Adapun insentif diberikan dengan syarat perusahaan industri Kendaraan Berbasis Listrik Berbasis Baterai berkomitmen untuk memproduksi KBL Berbasis Baterai di dalam negeri dengan jumlah tertentu dan dalam waktu tertentu dengan target minimum tingkat komponen dalam negeri (TKDN).
“Artinya diberi waktu untuk mengembangkan industri di Indonesia. Jadi tidak kemudian silahkan impor bebas aja, tapi kan kalau dia impor 500 (unit), pemahaman saya, dia harus punya komitmen memproduksi 500 (unit di Indonesia). Kalau tidak, nanti akan ada penalti,” ujarnya.

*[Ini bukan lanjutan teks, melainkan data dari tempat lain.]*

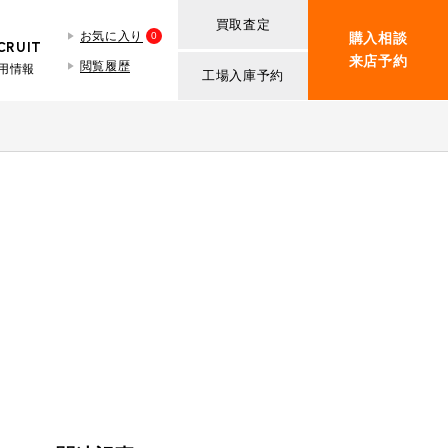
買取査定
お気に入り
0
購入相談
CRUIT
来店予約
閲覧履歴
用情報
工場入庫予約
BMW MINI
買取査定依頼
iR TECH FACTORY
ROVER MINI
BMW MINIサービス工場
紹介
買取査定依頼
iR MAKERS
ROVER MINIサービス工場
ト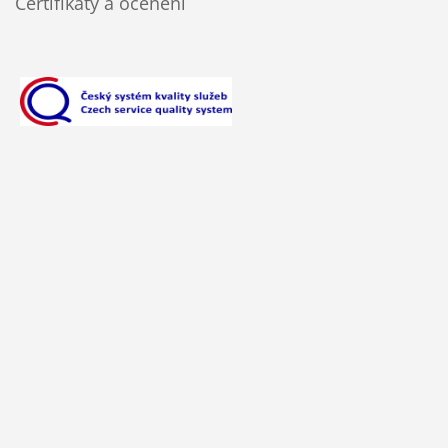
Certifikáty a ocenění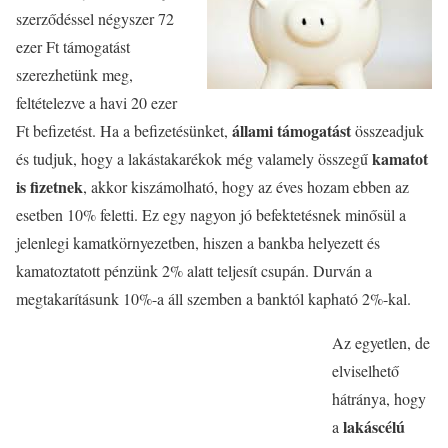
szerződéssel négyszer 72
ezer Ft támogatást
szerezhetünk meg,
feltételezve a havi 20 ezer
állami támogatást
Ft befizetést. Ha a befizetésünket,
összeadjuk
kamatot
és tudjuk, hogy a lakástakarékok még valamely összegű
is fizetnek
, akkor kiszámolható, hogy az éves hozam ebben az
esetben 10% feletti. Ez egy nagyon jó befektetésnek minősül a
jelenlegi kamatkörnyezetben, hiszen a bankba helyezett és
kamatoztatott pénzünk 2% alatt teljesít csupán. Durván a
megtakarításunk 10%-a áll szemben a banktól kapható 2%-kal.
Az egyetlen, de
elviselhető
hátránya, hogy
lakáscélú
a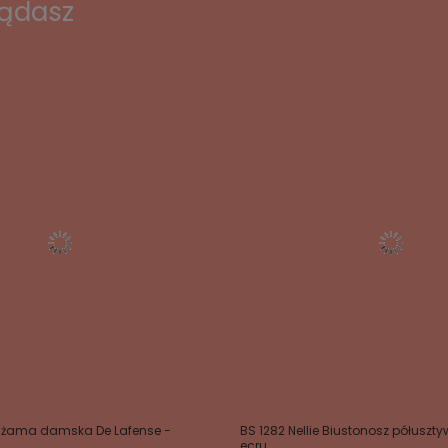
lądasz
Piżama damska De Lafense -
BS 1282 Nellie Biustonosz półuszt
ecru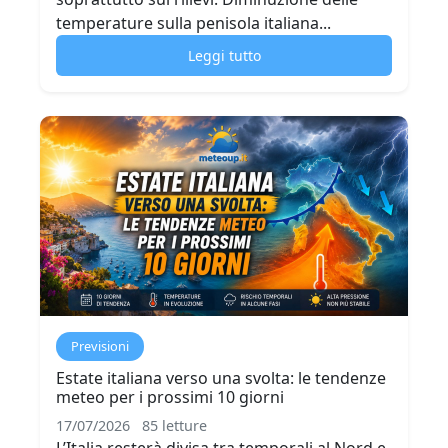
temperature sulla penisola italiana...
Leggi tutto
Previsioni
Estate italiana verso una svolta: le tendenze
meteo per i prossimi 10 giorni
17/07/2026
85 letture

Pengembangan EV di Indonesia pun dinilai akan semakin meningkat karena hal serupa telah terjadi di Thailand. Kukuh mengatakan, Thailand telah menerapkan insentif yang pada akhirnya mendongkrak volume EV di negara tersebut.
Dampak positif terakhir yang dirasakan adalah memberikan lebih banyak pilihan EV kepada masyarakat Indonesia.
Namun, hal ini tidak serta-merta akan menurunkan harga EV di Indonesia. Menurut Kukuh, terdapat banyak faktor yang mempengaruhi penurunan harga, seperti besaran investasi dan level teknologi, namun hal tersebut tidak bisa disamaratakan antara satu jenis mobil listrik dengan mobil listrik lainnya.
“Tidak sesederhana itu (penurunan harga), harapannya memang demikian ya kalo kemudian sebagian besar kegiatan (produksi) di sini tentu disesuaikan dengan kondisi lokal tapi juga jangan lupa bahwa ada volume minimum yang harus dipenuhi (untuk penurunan harga). Kalau kemudian dia gak ada pasarnya gimana dia mau bisa murah kalau volumenya sedikit,” pungkasnya.
Kukuh juga menjelaskan, hingga November 2023, Gaikindo mencatat penjualan EV murni sekitar 10.000-11.000 unit dan 35.000 unit hybrid EV.